A la mañana siguiente Trevor Roberts llegó al hotel de Charlie poco antes de las ocho y se encontró a su cliente instalado ante un buen desayuno de huevos, tomate, champiñones y bacon. Aunque a Roberts se le notaba cansando y sin afeitar, era portador de noticias.

– Nos hemos comunicado con la directora de Santa Hilda, una tal señora Culver, y no ha podido mostrarse más cooperativa -dijo Roberts y Charlie sonrió-. Resulta que entre esos años fueron registrados diecinueve niños en el orfanato, ocho niños y once niñas. De las once niñas ya sabemos que nueve no tenían uno de los progenitores vivo en ese tiempo. De estas nueve hemos logrado contactar con siete, cinco de las cuales tienen algún familiar vivo que podría atestiguar acerca de quiénes era sus padres, hay una cuyos padres murieron en accidente de coche, y la otra es originaria de aquí. Las dos que quedan han resultado más difíciles para seguirles la pista, de modo que pensé que tal vez le gustaría hacer una visita a Santa Hilda y examinar los archivos usted mismo.

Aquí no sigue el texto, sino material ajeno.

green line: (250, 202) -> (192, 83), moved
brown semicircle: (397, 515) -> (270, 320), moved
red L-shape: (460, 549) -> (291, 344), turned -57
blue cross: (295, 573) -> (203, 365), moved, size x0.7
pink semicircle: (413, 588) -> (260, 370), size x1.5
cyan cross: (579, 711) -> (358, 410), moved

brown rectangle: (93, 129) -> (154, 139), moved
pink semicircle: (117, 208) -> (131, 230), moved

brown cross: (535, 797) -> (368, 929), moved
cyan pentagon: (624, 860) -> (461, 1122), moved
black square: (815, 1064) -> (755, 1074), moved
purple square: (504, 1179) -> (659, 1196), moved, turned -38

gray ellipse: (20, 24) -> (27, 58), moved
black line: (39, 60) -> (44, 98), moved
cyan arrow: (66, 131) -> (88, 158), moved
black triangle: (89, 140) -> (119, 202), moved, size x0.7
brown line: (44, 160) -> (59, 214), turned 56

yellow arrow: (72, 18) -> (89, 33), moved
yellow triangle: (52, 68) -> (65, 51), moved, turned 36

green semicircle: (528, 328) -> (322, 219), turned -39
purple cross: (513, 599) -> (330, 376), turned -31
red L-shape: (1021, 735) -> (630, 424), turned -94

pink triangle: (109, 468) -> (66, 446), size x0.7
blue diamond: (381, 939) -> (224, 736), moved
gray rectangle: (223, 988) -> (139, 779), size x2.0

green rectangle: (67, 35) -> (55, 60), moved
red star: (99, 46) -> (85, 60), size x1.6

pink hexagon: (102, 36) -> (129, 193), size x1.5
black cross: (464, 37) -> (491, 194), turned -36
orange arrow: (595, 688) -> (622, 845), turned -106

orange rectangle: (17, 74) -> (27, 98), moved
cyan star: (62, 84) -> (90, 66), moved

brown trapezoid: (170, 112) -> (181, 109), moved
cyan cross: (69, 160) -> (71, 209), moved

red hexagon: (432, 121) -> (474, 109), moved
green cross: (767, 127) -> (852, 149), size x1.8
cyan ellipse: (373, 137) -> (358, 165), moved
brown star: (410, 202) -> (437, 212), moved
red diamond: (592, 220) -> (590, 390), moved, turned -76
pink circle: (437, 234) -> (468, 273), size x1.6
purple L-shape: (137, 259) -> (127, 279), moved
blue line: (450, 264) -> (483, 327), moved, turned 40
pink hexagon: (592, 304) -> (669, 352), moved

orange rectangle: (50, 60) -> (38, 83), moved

– ¿Qué hay del personal del orfanato?

– Sólo ha sobrevivido una cocinera de ese período, y ella dice que nunca hubo ninguna niña de apellido Trentham ni parecido en Santa Hilda, y que no recuerda a ninguna Margaret. Nuestra última esperanza podría ser una tal señorita Benson.

– ¿Señorita Benson?

– Sí, era la directora en ese tiempo y ahora reside en un asilo muy exclusivo llamado Maple Lodge, al otro lado de la ciudad.

– No está nada mal, señor Roberts -dijo Charlie-. Pero ¿cómo se las arregló para conseguir que la señora Culver se mostrara tan dispuesta a colaborar en tan poco tiempo?

– Recurrí a esos métodos que supongo son más conocidos en la facultad de Derecho de Whitechapel que en la de Harvard, sir Charles.

Charlie lo miró burlón.

– Parece ser que en Santa Hilda están organizando una colecta para tener un minibús…

– ¿Un minibús?

– Que necesitan tanto en el orfanato para viajes…

– De modo que usted sugirió que yo…

– Podría tal vez colaborar con una rueda o dos si…

– Ellos a su vez podían tal vez…

– Colaborar. Exactamente.

– Aprende usted muy rápido, Roberts, debo reconocerlo.

– Y como no hay tiempo que perder, deberíamos salir hacia Santa Hilda de inmediato, para que pueda echar una mirada a esos archivos.

– Pero nuestra mejor apuesta seguramente será la señorita Benson.

– Estoy de acuerdo con usted, sir Charles. Y he programado una visita para esta tarde, tan pronto terminemos en Santa Hilda. Por cierto, cuando la señorita Benson era la directora, se la conocía por el apodo «El Dragón», no sólo por los niños, sino también por el personal, de modo que no tengo motivos para pensar que se mostrará más dispuesta a colaborar que Walter Slade.

Cuando llegaron al orfanato, Charlie fue recibido en la puerta por la directora. La señora Culver llevaba un elegante vestido verde que mostraba indicios de haber sido planchado hacía poco. Evidentemente, la señora había decidido tratar a su benefactor en potencia como si de Nelson Rockefeller se tratara, porque lo único que faltaba era una alfombra roja de la puerta al estudio.

Al entrar Charlie y Trevor Roberts en la habitación se pusieron de pie los dos jóvenes abogados que se habían pasado toda la noche revisando los archivos, informándose de todo lo que había que saber sobre horarios de dormitorio, imposiciones de obediencia, deberes en la cocina, méritos y mala conducta.